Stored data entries
########################################

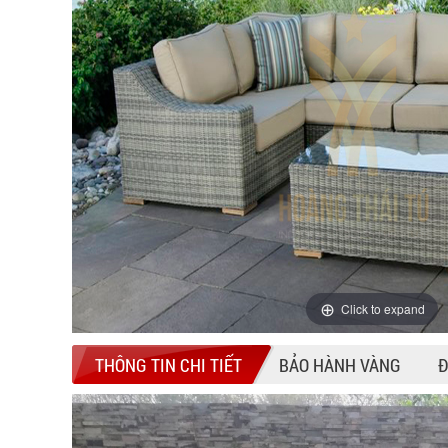
Click to expand
THÔNG TIN CHI TIẾT
BẢO HÀNH VÀNG
Đ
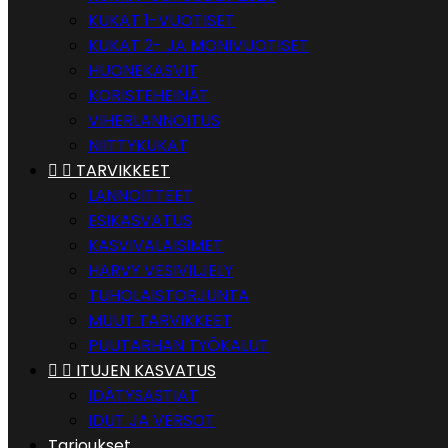
KUKAT 1-VUOTISET
KUKAT 2- JA MONIVUOTISET
HUONEKASVIT
KORISTEHEINÄT
VIHERLANNOITUS
NIITTYKUKAT


TARVIKKEET
LANNOITTEET
ESIKASVATUS
KASVIVALAISIMET
HARVY VESIVILJELY
TUHOLAISTORJUNTA
MUUT TARVIKKEET
PUUTARHAN TYÖKALUT


ITUJEN KASVATUS
IDÄTYSASTIAT
IDUT JA VERSOT
Tarjoukset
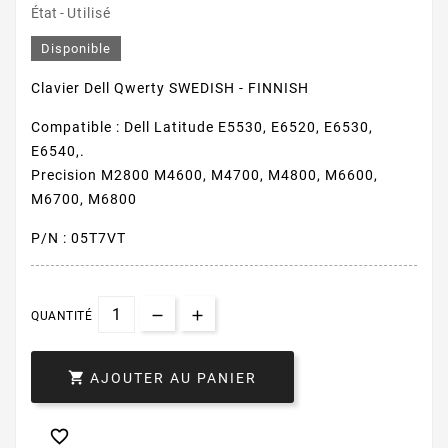
État -
Utilisé
Disponible
Clavier Dell Qwerty SWEDISH - FINNISH
Compatible : Dell Latitude E5530, E6520, E6530,
E6540,.
Precision M2800 M4600, M4700, M4800, M6600,
M6700, M6800
P/N : 05T7VT
QUANTITÉ

AJOUTER AU PANIER

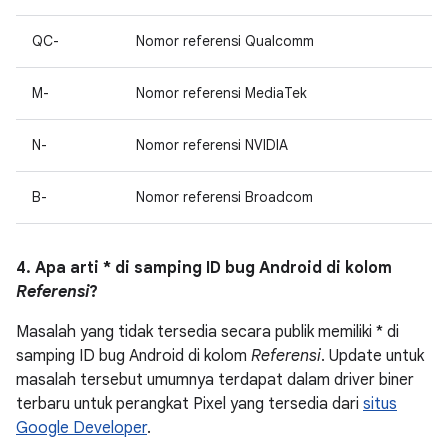
QC-
Nomor referensi Qualcomm
M-
Nomor referensi MediaTek
N-
Nomor referensi NVIDIA
B-
Nomor referensi Broadcom
4. Apa arti * di samping ID bug Android di kolom
Referensi
?
Masalah yang tidak tersedia secara publik memiliki * di
samping ID bug Android di kolom
Referensi
. Update untuk
masalah tersebut umumnya terdapat dalam driver biner
terbaru untuk perangkat Pixel yang tersedia dari
situs
Google Developer
.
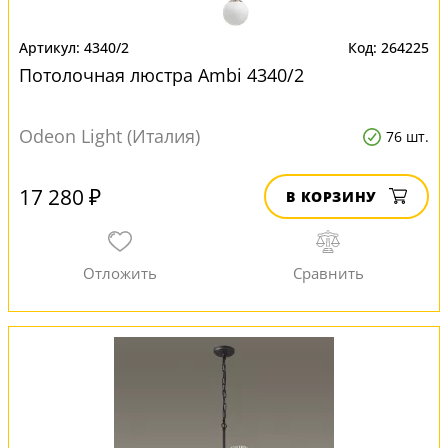
4340/2
264225
Потолочная люстра Ambi 4340/2
Odeon Light (Италия)
76 шт.
17 280 ₽
В КОРЗИНУ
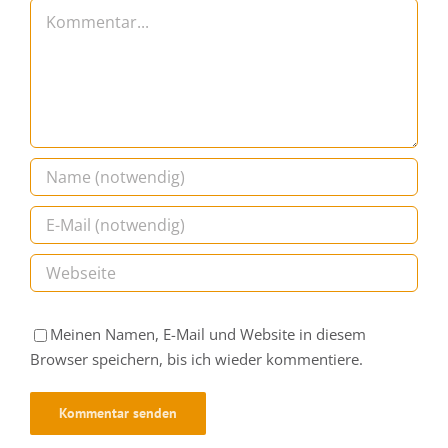
Hinterlasse einen Kommentar
Kommentar
Meinen Namen, E-Mail und Website in diesem
Browser speichern, bis ich wieder kommentiere.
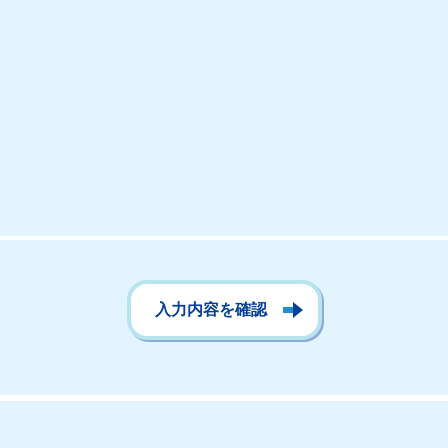
入力内容を確認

########################################

TASK TO CARRY OUT
Repeat every record above exactly, except the pictures.

ANSWER
Click to expand
THÔNG TIN CHI TIẾT
BẢO HÀNH VÀNG
Đ
KUKAT 1-VUOTISET
KUKAT 2- JA MONIVUOTISET
HUONEKASVIT
KORISTEHEINÄT
VIHERLANNOITUS
NIITTYKUKAT


TARVIKKEET
LANNOITTEET
ESIKASVATUS
KASVIVALAISIMET
HARVY VESIVILJELY
TUHOLAISTORJUNTA
MUUT TARVIKKEET
PUUTARHAN TYÖKALUT


ITUJEN KASVATUS
IDÄTYSASTIAT
IDUT JA VERSOT
Tarjoukset
État -
Utilisé
Disponible
Clavier Dell Qwerty SWEDISH - FINNISH
Compatible : Dell Latitude E5530, E6520, E6530,
E6540,.
Precision M2800 M4600, M4700, M4800, M6600,
M6700, M6800
P/N : 05T7VT
QUANTITÉ

AJOUTER AU PANIER

QC-
Nomor referensi Qualcomm
M-
Nomor referensi MediaTek
N-
Nomor referensi NVIDIA
B-
Nomor referensi Broadcom
4. Apa arti * di samping ID bug Android di kolom
Referensi
?
Masalah yang tidak tersedia secara publik memiliki * di
samping ID bug Android di kolom
Referensi
. Update untuk
masalah tersebut umumnya terdapat dalam driver biner
terbaru untuk perangkat Pixel yang tersedia dari
situs
Google Developer
.
4340/2
264225
Потолочная люстра Ambi 4340/2
Odeon Light (Италия)
76 шт.
17 280 ₽
В КОРЗИНУ
Hinterlasse einen Kommentar
Kommentar
Meinen Namen, E-Mail und Website in diesem
Browser speichern, bis ich wieder kommentiere.
入力内容を確認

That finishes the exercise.